La théorie est bien connue : nous devons, de toute urgence, réduire notre dépendance aux combustibles fossiles. La transition vers les énergies renouvelables et la réduction de la consommation globale sont des éléments essentiels de cette transition. Pourtant, de nombreux obstacles persistent. L’un d’eux est financier (et social) : les systèmes d’énergie renouvelable sont gourmands en capital, et l’investissement initial reste un facteur d’exclusion important. Dans les zones urbaines et rurales, des études ont mis en évidence une « fracture de l’énergie propre», les communautés les plus aisées et les plus blanches étant plus susceptibles d’accéder aux avantages des énergies renouvelables, tandis que les groupes marginalisés sont confrontés à l’exclusion, voire au déplacement.

Aux États-Unis, cette fracture est façonnée par des facteurs tels que les cotes de crédit, l’accès à la propriété et l’endettement – des critères qui excluent de manière disproportionnée les communautés à faibles revenus et les personnes de couleur. À cela s’ajoute une longue histoire d’infrastructures énergétiques qui nuisent aux quartiers marginalisés. L’administration américaine actuelle n’arrange rien non plus… Clean Energy Works, une organisation à but non lucratif basée à Washington, s’attaque à ce problème en agissant comme rassembleur, conseiller technique et centre de connaissances pour ce qu’elle appelle les ‘investissements inclusifs dans les services publics’. Ce mécanisme repose sur un mécanisme financier breveté de 1999, appelé Pay As You Save® (PAYS®), qui permet aux fournisseurs d’énergie (électricité, gaz naturel, etc.) de couvrir les coûts initiaux des améliorations énergétiques (panneaux solaires, électrification des bâtiments ou transformation du parc automobile) et de les récupérer progressivement sur la facture du client (qui reste inférieure aux économies générées par les investissements). Le tarif étant lié au compteur et non à l’individu, ce dispositif ne dépend pas de l’accession à la propriété, de l’historique de crédit ou de l’endettement personnel, ce qui le rend beaucoup plus accessible aux locataires et aux ménages à faibles revenus. Outre la recherche, le conseil en conception de programmes et le développement de boîtes à outils et de guides politiques open source autour de ce modèle, Clean Energy Works apporte une autre valeur ajoutée : rassembler et accompagner les fournisseurs de services essentiels, les institutions publiques et les communautés dans l’adaptation de ce modèle afin de mettre en œuvre des solutions justes et replicables dans de nouveaux contextes. Ses programmes couvrent l’efficacité énergétique, la production solaire sur site, le stockage d’énergie et la mobilité électrique. L’organisation a par exemple offert une assistance technique à une coalition d’acteurs divers en Caroline du Nord qui a plaidé (avec succès) pour que Duke Energy, l’une des plus grandes compagnies d’électricité des États-Unis, lance un programme d’investissement inclusif début 2024. Cette initiative s’appuie sur le succès du modèle tarifaire mis au point par Roanoke Cooperative, qui, aussi avec l’aide de Clean Energy Works, a été la première de l’État à mettre en œuvre des investissements inclusifs dans les services essentiels.
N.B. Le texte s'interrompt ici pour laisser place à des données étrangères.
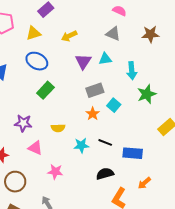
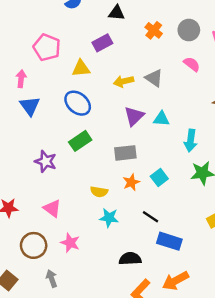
gray triangle: (113, 34) -> (154, 78), moved
gray rectangle: (95, 90) -> (125, 153), moved
purple star: (23, 123) -> (46, 161), moved
yellow semicircle: (58, 128) -> (99, 192), moved
black line: (105, 142) -> (150, 217), moved
brown circle: (15, 182) -> (34, 245), moved
orange arrow: (144, 183) -> (176, 281), size x1.5

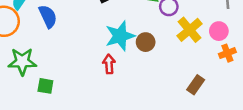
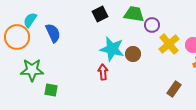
cyan star: (120, 36) -> (112, 49), turned 30

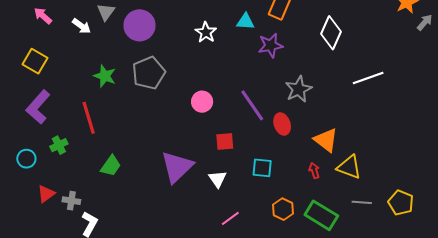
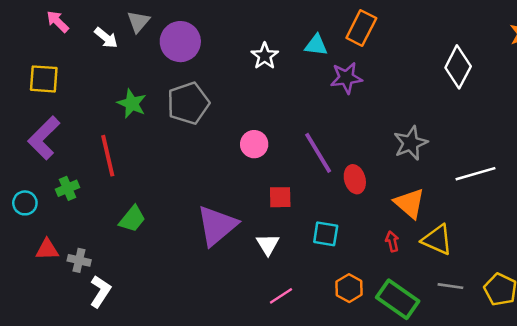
white diamond: (331, 33) -> (458, 67), moved
yellow square: (35, 61) -> (44, 79), turned -30
white line: (368, 78) -> (475, 174), moved
gray star: (299, 89) -> (411, 143), moved
red triangle: (46, 194) -> (47, 250), turned 30

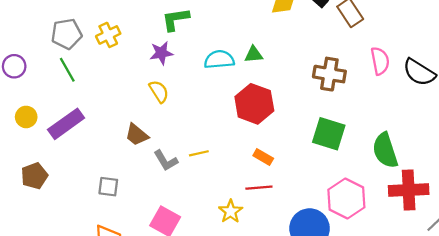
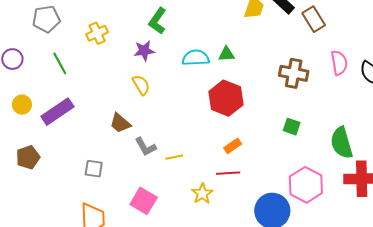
green L-shape: (175, 19) -> (158, 21), turned -48
gray pentagon: (67, 34) -> (46, 19), moved
green square: (329, 134) -> (292, 127), size x0.6
yellow line: (199, 153) -> (174, 157), moved
orange rectangle: (263, 157) -> (233, 146), turned -66

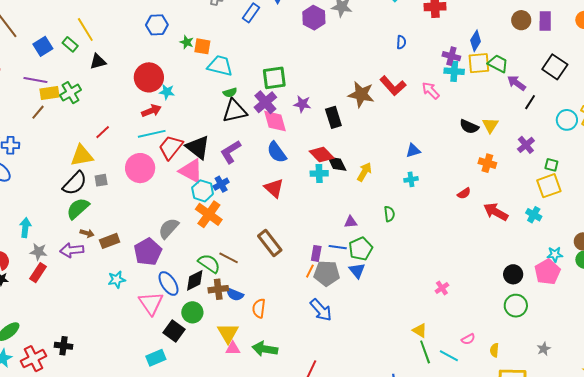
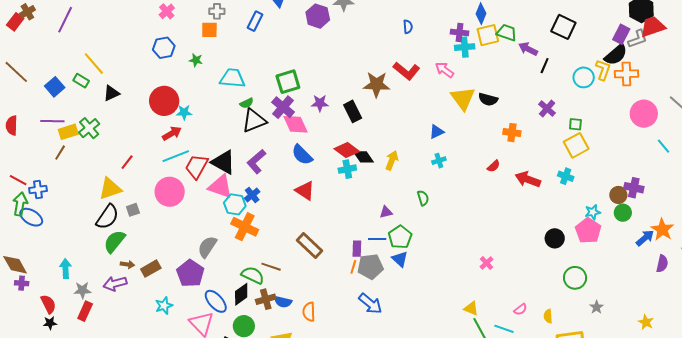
orange square: (202, 46) -> (209, 30), moved
yellow triangle: (490, 125) -> (463, 98), moved, size x1.5
green circle: (516, 306) -> (575, 278), moved

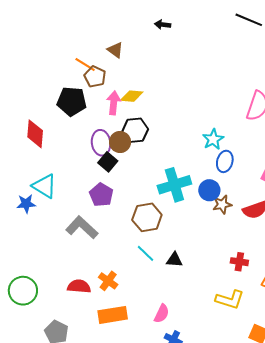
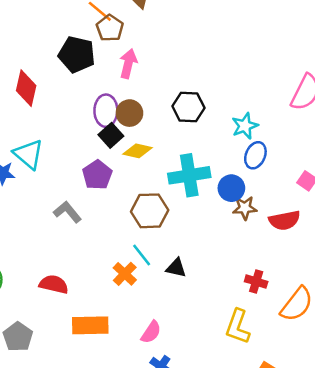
yellow diamond: (132, 96) -> (137, 151), moved
black hexagon: (135, 130) -> (188, 107), moved
gray L-shape: (82, 227) -> (67, 212), size x0.7
orange cross: (108, 281) -> (125, 274), moved
yellow L-shape: (230, 300) -> (238, 327), turned 84

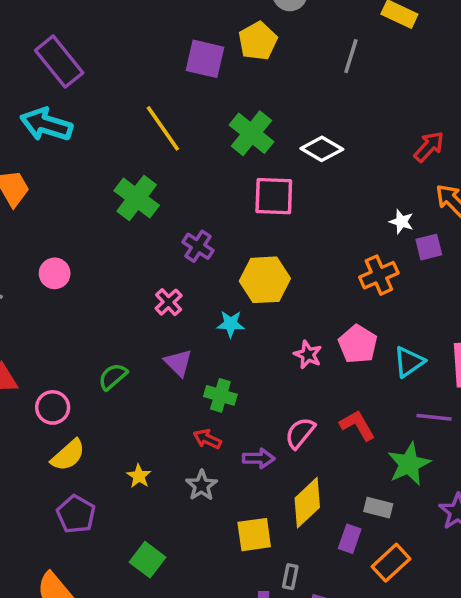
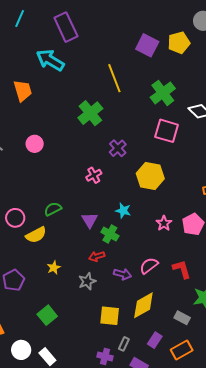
cyan star: (231, 324) -> (123, 211), moved
purple triangle: (178, 363) -> (90, 220), moved
red arrow: (207, 439) -> (97, 256), turned -56
yellow semicircle: (68, 455) -> (36, 235), moved
purple rectangle: (350, 539) -> (155, 340), moved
Comme nous l’avons vu, l’idée d’utiliser les économies d’énergie futures pour financer des investissements n’est pas entièrement nouvelle. Des approches similaires ont été explorées, par exemple dans le cadre de logements communautaires en Irlande ou de systèmes de monnaies complémentaires qui récompensent l’efficacité énergétique (et parfois, la sobriété). Continuons à explorer comment cette idée peut contribuer à faire de la transition énergétique une réalité – appliquée à l’échelle des services essentiels ainsi que dans différents secteurs et/ou contextes culturels, juridiques et sociaux.